Celle qu'on surnommait Rokudenashiko ( bonne à rien) quand elle créait des manga a décidé de mettre à mal le machisme de la société japonaise et le tabou qui entoure la sexualité féminine. «Le Japon est une société très patriarcale, très généreuse envers le désir sexuel des hommes, note la plasticienne de 43 ans. Tous les kiosques vendent des dizaines de livres et de magazines pornographiques. Et chaque année, des milliers de visiteurs se rendent dans la ville de Kawasaki pour parader des sculptures géantes de pénis lors d’un festival appelé Kanamara. En revanche, une femme n’est pas censée exprimer de désir sexuel. La simple mention du mot «vagin» à la télévision peut valoir au présentateur de se faire licencier», fait remarquer l'artiste.


Ce n’est qu’après avoir subi une opération de chirurgie esthétique pour rendre son vagin «plus conforme au désir masculin» qu’elle s’est mise à le questionner : «Je me suis rendue compte à quel point j’avais intériorisé le discours véhiculé par les hommes et utilisé contre les femmes comme outil d’oppression».

Elle décide alors de jouer avec ces codes, en réalisant une série de moulages en plâtre de ses parties intimes, qu’elle peint et orne de petits personnages pour composer des scènes. Des soldats munis de fusil qui s’abritent dans la tranchée façonnée par sa vulve. Des bonhommes en combinaison anti-radiation qui luttent contre le flux d’eau contaminée sortant de son vagin, une référence à Fukushima, «un autre sujet tabou au Japon». Puis, elle se met à décliner cette forme si scandaleuse en une multitude d’objets: un couvercle de tasse à café Starbucks, une couverture d’iPhone, un lustre composé d’une guirlande de vulves. «Je veux que les femmes se réapproprient cette partie de leur anatomie si souvent violée et abusée par les hommes».

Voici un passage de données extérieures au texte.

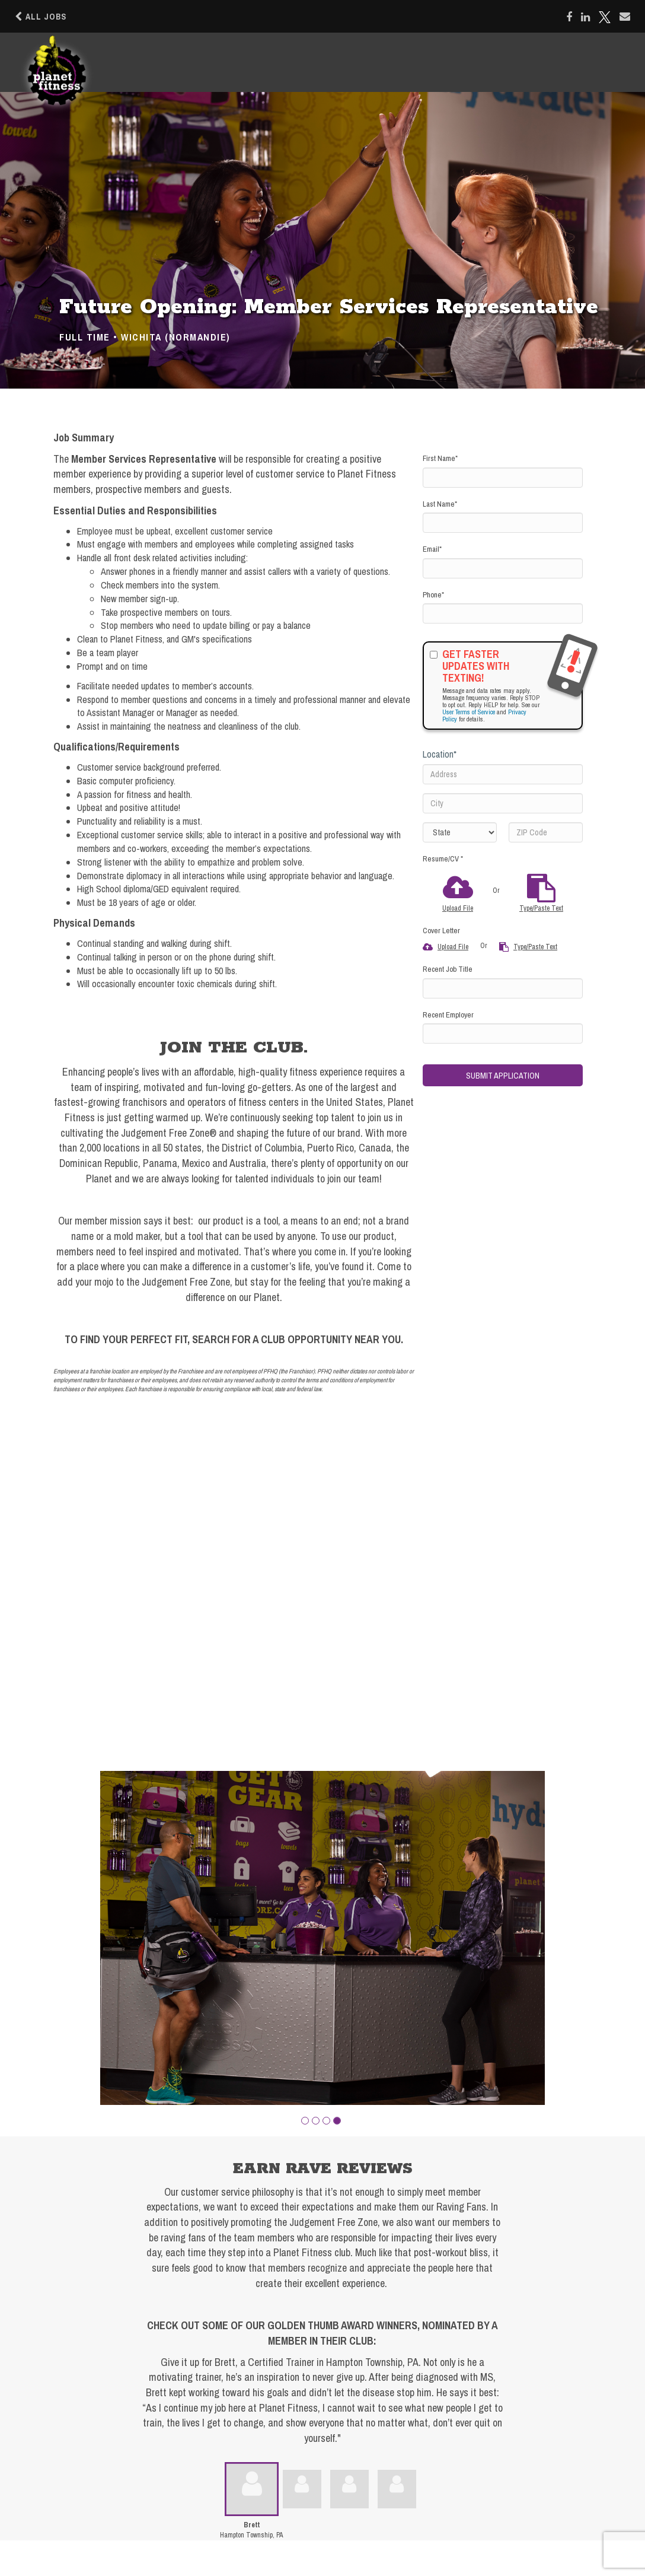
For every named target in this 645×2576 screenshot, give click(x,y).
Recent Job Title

Elle a aussi créé une figurine de manga en forme de vagin rose avec des yeux et une bouche. Courant 2013, elle s’est mise à distribuer une modélisation informatique de ses parties génitales à ses fans. Son vagin peut désormais être reproduit à l’infini à l’aide d’une imprimante 3D. Elle-même s’en est servie pour produire un kayak en forme de vulve. Mais, son humour et sa dérision à la Jeff Koons ou comme Deborah de Robertis se sont attirés les foudres des institutions qui, pour l'heure, on a ressorti une loi du début du siècle dernier sur l'obscénité afin de la museler.

Loin de se laisser faire, elle a refusé de plaider coupable en stipulant que son art n'avait rien d'obscène et que les frustrés n'avaient qu'à la faire évoluer. En juillet 2014, une équipe de la police est venue la cueillir chez elle, sans avertissement. Elle a passé plusieurs jours en détention. Quelques mois plus tard, en décembre 2014, elle est à nouveau arrêtée. Elle passe 23 jours derrière les barreaux cette fois, la durée maximale autorisée. Elle est désormais en attente de son procès. Elle risque deux ans de prison et une amende de 2,5 millions de yens.

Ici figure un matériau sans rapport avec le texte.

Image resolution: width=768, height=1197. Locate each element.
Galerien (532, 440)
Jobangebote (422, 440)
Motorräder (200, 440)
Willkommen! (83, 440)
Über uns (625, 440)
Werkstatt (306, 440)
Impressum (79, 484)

Cette fameuse loi interdit la distribution de matériel obscène, sans donner de définition de cette notion, laissant une grande latitude d’interprétation au juge. Dans les années trente, elle a servi d’outil de répression politique contre les dissidents de l’empire. En 1951, elle a été utilisée pour exiger le retrait d’une traduction du roman de l’écrivain britannique D.H. Lawrence, Lady Chatterley’s Lover, lors d’un procès très médiatisé.

Mais ces dernières années, l’interprétation de la loi a été élargie. Elle cible toujours plus les minorités sexuelles et des militantes féministes, estime le juriste Joaquin da Silva. Il cite le cas de deux photographes gay, Leslie Kee et Ryudai Takano, qui ont tous deux été inquiétés pour avoir montré des photos de nus masculins lors d’une exposition. Le premier a été inculpé, le second a dû recouvrir ses images d’un drap blanc. Après avoir croisé Ai WeiWei, celui-ci lui a affirmé qu'à la suite du scandale créé par ses œuvres, les Japonais n'avaient réussi qu'une seule chose, c'était de transformer son vagin en passeport… Résultat du procès dans les mois à venir.